Running Unsupported iOS on Obsolete Devices

In early 2023, I demonstrated iOS 6 running on an iPod touch 3—the device never officially received this update, with iOS 5.1.1 being its latest. Later, I published a script that generates an iOS 6 restore image compatible with this model. This article explains the technical process behind these experiments, assuming some familiarity with iOS internals.

Understanding iOS Components

iOS comprises several core parts:
– iBoot: the bootloader, with four variants—iBSS, iBEC, LLB, and iBoot—handling startup procedures.
– Kernel cache: a combined image of the operating system kernel and drivers.
– DeviceTree: a structured list of hardware specifics and configuration parameters, heavily modified by iBoot before the kernel takes over.
– Userspace filesystem and restore ramdisk: used during OS installation and for the current root filesystem.
– Firmware for coprocessors like Wi-Fi, Bluetooth, baseband, and multitouch sensors.

Testing on iPhone 3GS

The iPhone 3GS, released alongside the iPod touch 3 in 2009, shares similar hardware (S5L8920X vs. S5L8922X). Notably, it officially supported iOS 6. I first attempted to boot iOS 6.0 on the iPhone using the iOS 5.1.1 iBoot and DeviceTree to observe what would break.

DeviceTree Challenges

iOS 6 introduced many new nodes and properties in the DeviceTree, causing compatibility issues. To address this, I developed a Python script that compares and computes differences between two DeviceTrees, which can then be applied to modify existing DeviceTrees. This tool is available in the SundanceInH2A repository.

Populating the DeviceTree

Much of the DeviceTree is configured dynamically by iBoot at runtime, including the ‘nvram-proxy-data’ property, which must contain a raw NVRAM dump. Omitting this causes the kernel to halt early. When customizing for the iPod touch 3, I filtered out iPhone-specific elements from the DeviceTree diff before applying it.

Modifying iBoot

iBoot didn’t require major changes for this process—main modifications involved signature checks, boot argument injection, and enabling debug mode so the kernel respects Application Mutual Firmware Integrity (AMFI) arguments.
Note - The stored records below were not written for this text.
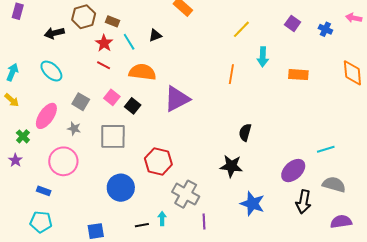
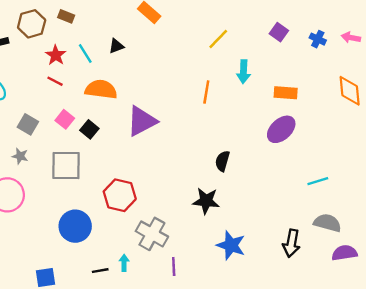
pink arrow: (354, 18) -> (351, 38), moved
brown rectangle: (113, 21) -> (66, 16), moved
purple ellipse: (293, 171) -> (281, 129), moved
purple semicircle: (341, 222) -> (344, 253), moved

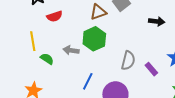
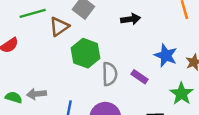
green hexagon: (94, 39) -> (85, 53), moved
gray arrow: (71, 50) -> (36, 94), moved

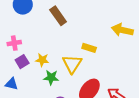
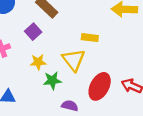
purple square: (22, 62) -> (33, 32), moved

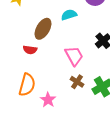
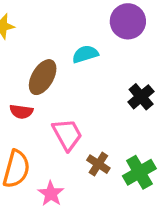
pink trapezoid: (74, 56) -> (67, 135), moved

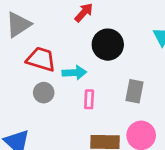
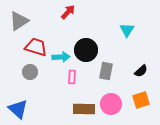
black circle: (108, 45) -> (86, 50), moved
gray circle: (44, 93) -> (30, 72), moved

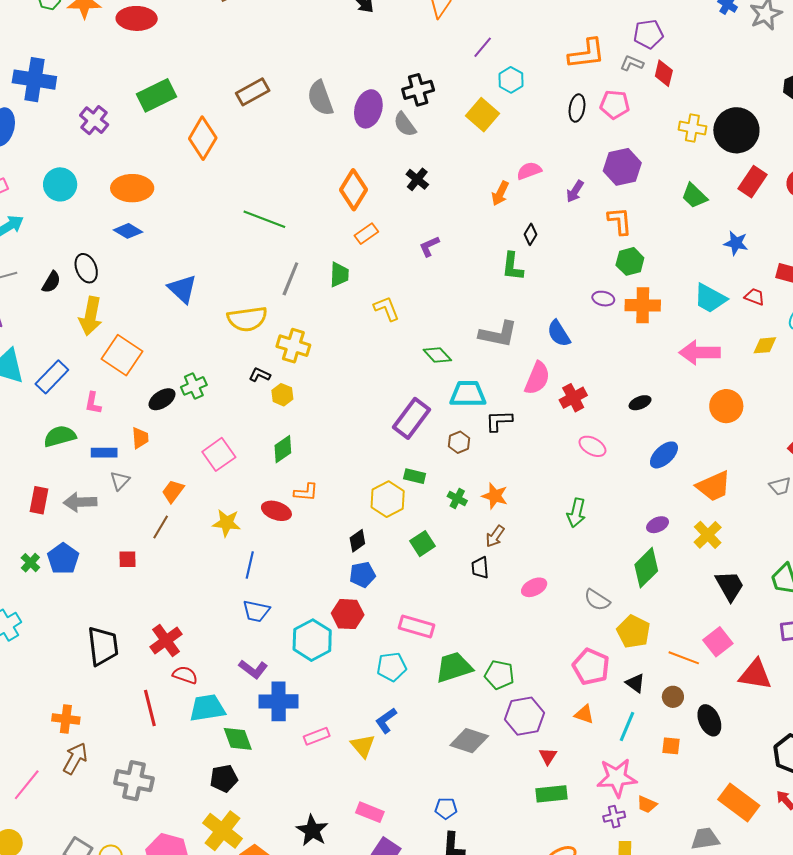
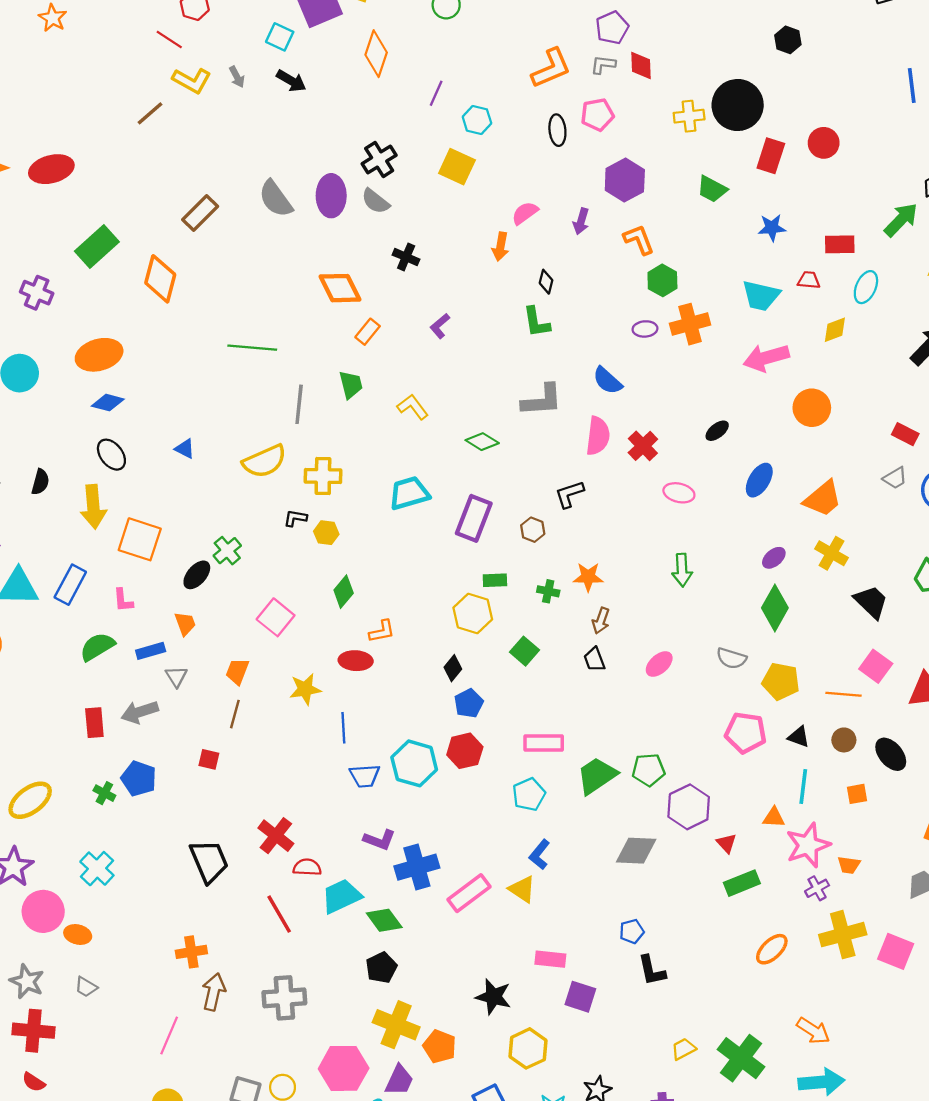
orange diamond: (354, 190) -> (340, 288), turned -42
black ellipse: (86, 268) -> (111, 455), moved
blue triangle: (182, 289) -> (185, 449), size x0.6
cyan trapezoid: (468, 394) -> (409, 493), moved
red square: (128, 559) -> (209, 759), turned 30
cyan hexagon: (312, 640) -> (414, 763), moved
orange triangle: (584, 714) -> (774, 817), moved
pink rectangle: (317, 736) -> (469, 893), size x1.5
Dynamic population of ‘nvram-proxy-data’ during normal boots is essential; I achieved this by replacing the ‘UpdateDeviceTree()’ call with a custom function that injects the actual NVRAM data and a seed value, preventing overwriting issues during synchronization.

Boot Arguments

Adding the ‘amfi=0xff’ parameter disables code signing, a common step in jailbreak procedures. Different iBoot+kernel versions may require additional modifications, so examining the DeviceTree and boot argument structures is important when troubleshooting.

The Kernel Cache

The most complex component is the kernel cache. While the iPod touch 3 didn’t officially support iOS 6, internal build data suggests Apple intended to assign it that version. Many internal pre-release iOS 6 builds contain separate kernel and kernel extension (kext) files tailored for the device. The challenge lies in loading these components simultaneously, similar to how older Mac OS X versions dynamically load extensions during startup.

By understanding and adjusting these components, it’s possible to run unsupported iOS versions on deprecated devices, extending their usable lifespan and exploring the potential of obsolete hardware.

FAQs

Q: Can I run unsupported iOS versions on any old device?
A: Not all devices are compatible, but with enough technical knowledge and adjustments, some unsupported versions can be made to run on deprecated hardware.

Q: What skills are needed to attempt this?
A: Familiarity with iOS internals, firmware modification, and scripting, especially Python, are recommended.

Q: Are there risks involved?
A: Yes, modifying firmware can brick devices or cause instability. Proceed with caution and back up data where possible.

Q: Why would someone want to run unsupported iOS?
A: For experimentation, development, or to revive older devices for basic use when official support has ended.